The top lessons from major healthcare information breaches, according to McMillan and Greene, are:

  • Be less concerned with hackers, and more concerned with employees. "Over half of the large breaches have been due to a single cause - theft," Greene says.
  • Don't forget to protect paper records. Too often, boxes of medical records are improperly disposed of, Greene says.
  • Closely monitor business associates. With about 22 percent of breaches, including many of the largest incidents, caused by business associates, Greene says organizations need to go beyond spelling out expectations in business associate agreements to carefully review and continually monitor business associates' security practices. Organizations need to start with both a legal and security review during the vendor selection process. "If you're going to share PHI with a vendor, doesn't it make sense that they should be able to demonstrate they have a security program before you even select them for consideration?" McMillan asks.

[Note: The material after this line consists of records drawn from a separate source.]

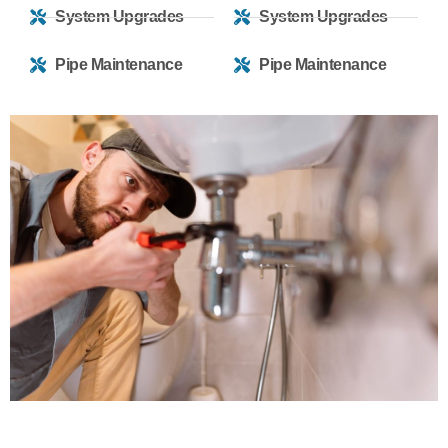
System Upgrades
System Upgrades
Pipe Maintenance
Pipe Maintenance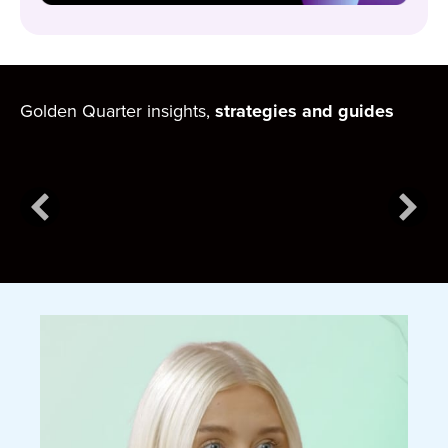
Golden Quarter insights,
strategies and guides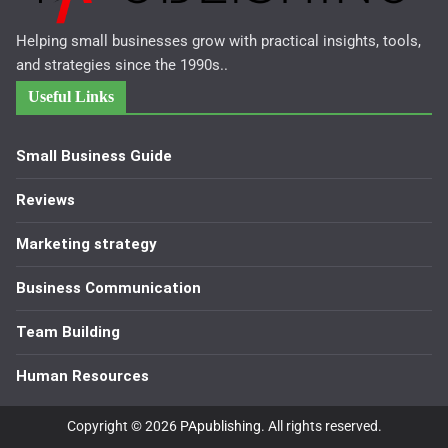
Helping small businesses grow with practical insights, tools,
and strategies since the 1990s..
Useful Links
Small Business Guide
Reviews
Marketing strategy
Business Communication
Team Building
Human Resources
Copyright © 2026
PApublishing
. All rights reserved.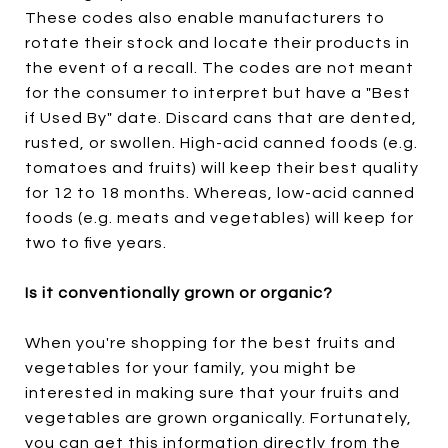
These codes also enable manufacturers to
rotate their stock and locate their products in
the event of a recall. The codes are not meant
for the consumer to interpret but have a "Best
if Used By" date. Discard cans that are dented,
rusted, or swollen. High-acid canned foods (e.g.
tomatoes and fruits) will keep their best quality
for 12 to 18 months. Whereas, low-acid canned
foods (e.g. meats and vegetables) will keep for
two to five years.
Is it conventionally grown or organic?
When you're shopping for the best fruits and
vegetables for your family, you might be
interested in making sure that your fruits and
vegetables are grown organically. Fortunately,
you can get this information directly from the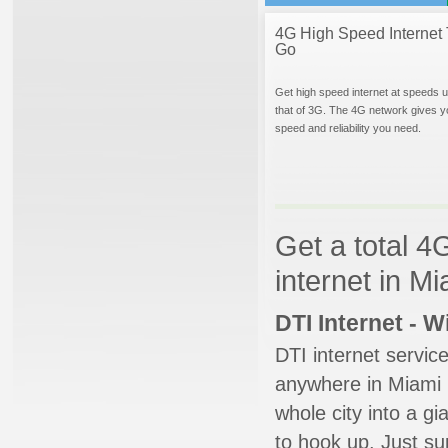
4G High Speed Internet 
Go
Get high speed internet at speeds u
that of 3G. The 4G network gives y
speed and reliability you need.
Get a total 4
internet in M
DTI Internet - 
DTI internet servic
anywhere in Miami B
whole city into a g
to hook up. Just su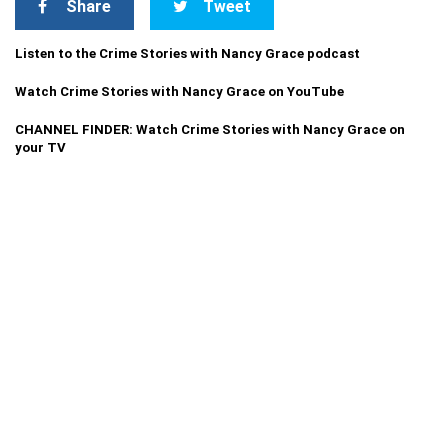
Share
Tweet
Listen to the Crime Stories with Nancy Grace podcast
Watch Crime Stories with Nancy Grace on YouTube
CHANNEL FINDER: Watch Crime Stories with Nancy Grace on
your TV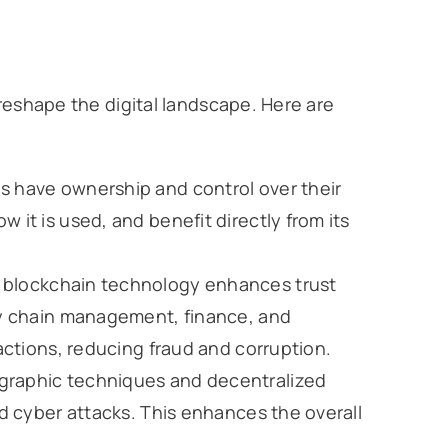
reshape the digital landscape. Here are
ls have ownership and control over their
 it is used, and benefit directly from its
f blockchain technology enhances trust
ply chain management, finance, and
sactions, reducing fraud and corruption.
ographic techniques and decentralized
nd cyber attacks. This enhances the overall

  • Be aware of costly sanctions. Massachusetts General Hospital paid $1 million to settle a case involving paper records left on a subway that led to a violation of the HIPAA privacy rule. "If you take the government at its word, it wasn't just a breach, it was an accident waiting to happen," Greene says, referring to the case.
  • Conduct a thorough risk assessment. Identify all points of risk within the organization and decide where improvements need to be made, McMillan says.

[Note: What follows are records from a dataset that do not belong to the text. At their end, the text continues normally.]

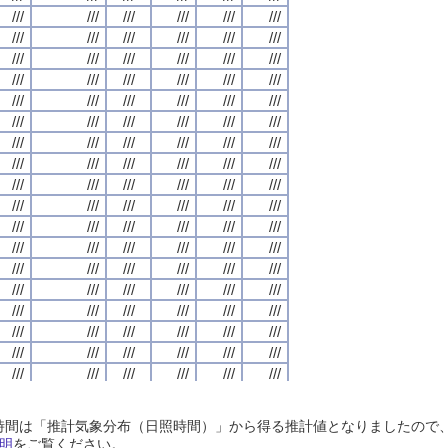
///
///
///
///
///
///
///
///
///
///
///
///
///
///
///
///
///
///
///
///
///
///
///
///
///
///
///
///
///
///
///
///
///
///
///
///
///
///
///
///
///
///
///
///
///
///
///
///
///
///
///
///
///
///
///
///
///
///
///
///
///
///
///
///
///
///
///
///
///
///
///
///
///
///
///
///
///
///
///
///
///
///
///
///
///
///
///
///
///
///
///
///
///
///
///
///
///
///
///
///
///
///
///
///
///
///
///
///
///
///
///
///
///
///
///
///
///
///
///
///
///
///
///
///
///
///
///
///
///
///
///
///
///
///
///
///
///
///
///
///
///
///
///
///
///
///
///
///
///
///
///
///
///
///
///
///
///
///
///
///
///
///
///
///
///
///
///
///
///
///
///
///
///
///
///
///
///
///
///
///
///
///
///
///
///
///
///
///
///
///
///
///
///
///
///
///
///
///
///
///
///
///
///
///
///
///
///
///
///
///
///
///
///
///
///
///
///
///
///
///
///
///
///
///
///
///
///
///
///
///
///
///
///
///
///
///
///
///
///
///
///
///
///
///
///
///
///
///
///
///
///
///
///
///
///
///
///
///
///
///
///
///
///
///
///
///
///
///
///
///
///
///
///
///
///
///
///
///
///
///
///
///
///
///
///
///
///
///
///
///
///
///
///
///
///
///
///
///
///
///
///
///
///
///
///
///
///
///
///
///
///
///
///
///
///
///
///
///
///
///
///
///
///
///
///
///
///
///
///
///
///
///
///
///
///
///
///
///
///
///
///
///
///
///
///
///
///
///
///
///
///
///
///
///
///
///
///
///
///
///
///
///
///
///
///
///
///
///
///
///
///
///
///
///
///
///
///
///
///
///
///
///
///
///
///
///
///
///
///
///
///
///
///
///
///
///
///
///
///
///
///
///
///
///
///
///
///
///
///
///
///
///
///
///
///
///
///
///
///
///
///
///
///
///
///
///
///
///
///
///
///
///
///
///
///
///
///
///
///
///
///
///
///
///
///
///
///
///
///
///
///
///
///
///
///
///
///
///
///
///
///
///
///
///
///
///
///
///
///
///
///
///
///
///
///
///
///
///
///
///
日照時間は「推計気象分布（日照時間）」から得る推計値となりましたの
///
///
///
///
///
///
///
///
///
///
///
///
///
///
///
///
///
///
///
///
///
///
///
///
明
をご覧ください。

  • Adopt an industry-recognized information security model for measurement of a security program. These include the Health Information Trust Alliance's Common Security Framework and the National Institute of Standards and Technology's risk assessment model, McMillan points out.
  • Devote adequate resources to information security technology and training. Healthcare spends about half of what other industries devote to information security, McMillan contends.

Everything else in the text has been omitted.